Negative binomial model with exposure

Hi, I’ve been working on a negative binomial regression in PyMC. Attached is a simplified version of my model (in reality I have more parameters in the linear equation, and a multilevel component).

with pm.Model() as model:
    x_1 = pm.MutableData(
        "x_1", X_train['x_1']
    )
    exposure = pm.MutableData("exposure", X_train["exposure"])

    y_obs = pm.MutableData("y_obs", y_train["y"])


    intercept_mu = pm.Normal(
        "intercept_mu", 0, 10
    )

    beta_mu_x1 = pm.Normal("beta_mu_x1", 0, 5)

    mu = pm.Deterministic(
        "mu",
        pm.math.exp(
            intercept_mu
            + x_1 * beta_mu_x1
        )
        * exposure,
    )
    
    intercept_alpha = pm.Normal(
        "intercept_alpha", 0, 10
    )

    beta_alpha_x1 = pm.Normal("beta_alpha_x1", 0, 5)

    alpha = pm.Deterministic(
        "alpha",
        pm.math.exp(
            intercept_alpha
            + x_1 * beta_alpha_x1
        )
    )
    y = pm.NegativeBinomial("y", mu=mu, alpha=alpha, observed=y_obs)

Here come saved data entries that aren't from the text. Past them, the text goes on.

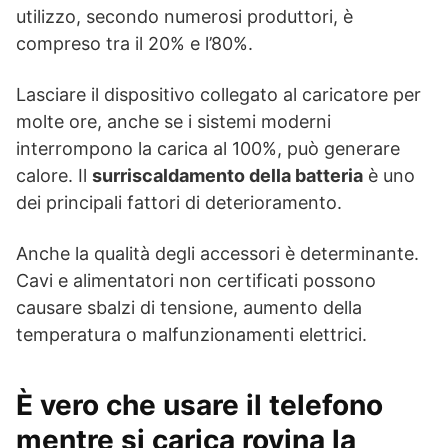
utilizzo, secondo numerosi produttori, è
compreso tra il 20% e l’80%.
Lasciare il dispositivo collegato al caricatore per
molte ore, anche se i sistemi moderni
interrompono la carica al 100%, può generare
calore. Il
surriscaldamento della batteria
è uno
dei principali fattori di deterioramento.
Anche la qualità degli accessori è determinante.
Cavi e alimentatori non certificati possono
causare sbalzi di tensione, aumento della
temperatura o malfunzionamenti elettrici.
È vero che usare il telefono
mentre si carica rovina la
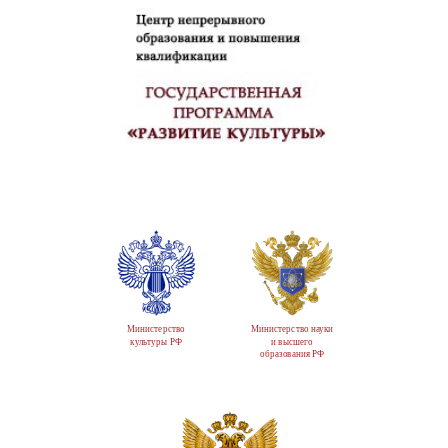
Министерство
Министерство науки
культуры РФ
и высшего
образования РФ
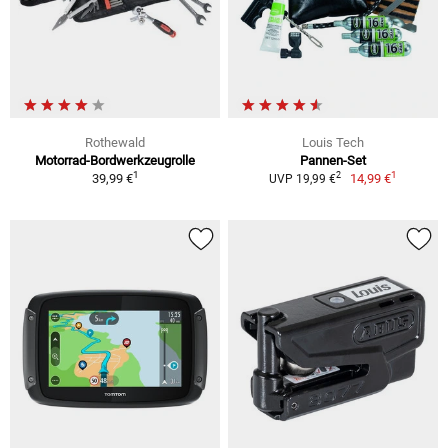
Rothewald
Louis Tech
Motorrad-Bordwerkzeugrolle
Pannen-Set
1
1
2
39,99 €
14,99 €
UVP 19,99 €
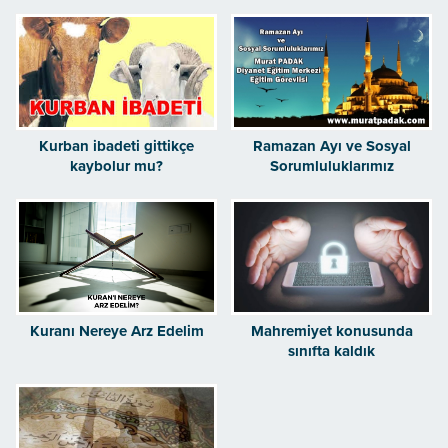
istiyorum
Kurban ibadeti gittikçe
Ramazan Ayı ve Sosyal
kaybolur mu?
Sorumluluklarımız
Kuranı Nereye Arz Edelim
Mahremiyet konusunda
sınıfta kaldık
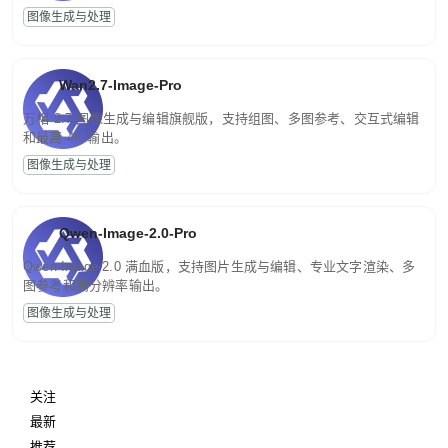
图像生成与处理
Wan2.7-Image-Pro
万相 2.7 图像生成与编辑旗舰版，支持组图、多图参考、交互式编辑
和最高 4K 输出。
图像生成与处理
Qwen-Image-2.0-Pro
Qwen-Image-2.0 满血版，支持图片生成与编辑、专业文字渲染、多
图参考和高分辨率输出。
图像生成与处理
关注
最新
推荐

As you can see, I have quite a lot of data and sampling is quite slow. With the full parameterisation it takes c. 1h30 to fit, the results look reasonable though.

I would appreciate if someone could just check that the model is sound for my peace of mind!

I’m definitely not an expert in pymc, but having worked with GPs with Negative Binomial likelihoods recently in pymc, it seems correct to me :slight_smile: I would wait though for the confirmation of someone else with more experience.

Regarding the sampling: Which NUTS sampler are you using? I tried nuts_sampler="numpyro", which was way faster in my case. I also tried nutpie but it turned out to be much slower.

2 Likes

Thanks for checking!

I was using the default sampler and changing to numpyro doubled the speed so thanks for that too.